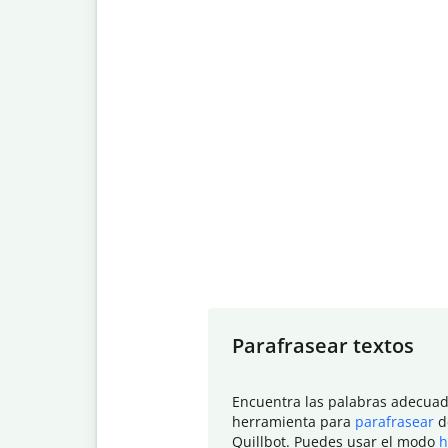
Slide 1 of 7
Parafrasear textos
Encuentra las palabras adecuad
herramienta para
parafrasear
d
Quillbot. Puedes usar el modo
h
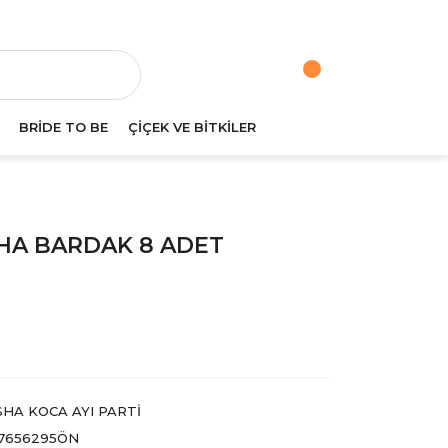
va
BRİDE TO BE
ÇİÇEK VE BİTKİLER
ŞHA BARDAK 8 ADET
HA KOCA AYI PARTI
7656295ÖN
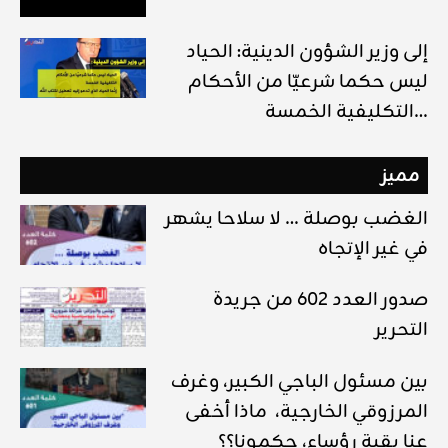
إلى وزير الشؤون الدينية: الحياد
ليس حكما شرعيّا من الأحكام
التكليفية الخمسة…
مميز
الغضب بوصلة … لا سلاحا يشهر
في غير الإتجاه
صدور العدد 602 من جريدة
التحرير
بين مسئول الباجي الكبير، وغرف
المرزوقي الخارجية، ماذا أخفى
عنا بقية رؤساء، حكمونا؟؟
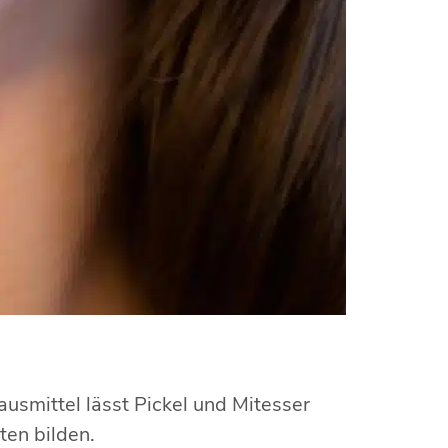
ausmittel lässt Pickel und Mitesser
ten bilden.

**EXERCISE DESCRIPTION**. Your copy should hold only the lines running from the one that contains "Parafrasear textos" through the final line of the data; transcribe them exactly, both ends included, and leave pictures out.

**EXERCISE OUTPUT**.
Parafrasear textos
Encuentra las palabras adecuad
herramienta para
parafrasear
d
Quillbot. Puedes usar el modo
h
va
BRİDE TO BE
ÇİÇEK VE BİTKİLER
ŞHA BARDAK 8 ADET
HA KOCA AYI PARTI
7656295ÖN
إلى وزير الشؤون الدينية: الحياد
ليس حكما شرعيّا من الأحكام
التكليفية الخمسة…
مميز
الغضب بوصلة … لا سلاحا يشهر
في غير الإتجاه
صدور العدد 602 من جريدة
التحرير
بين مسئول الباجي الكبير، وغرف
المرزوقي الخارجية، ماذا أخفى
عنا بقية رؤساء، حكمونا؟؟
ausmittel lässt Pickel und Mitesser
ten bilden.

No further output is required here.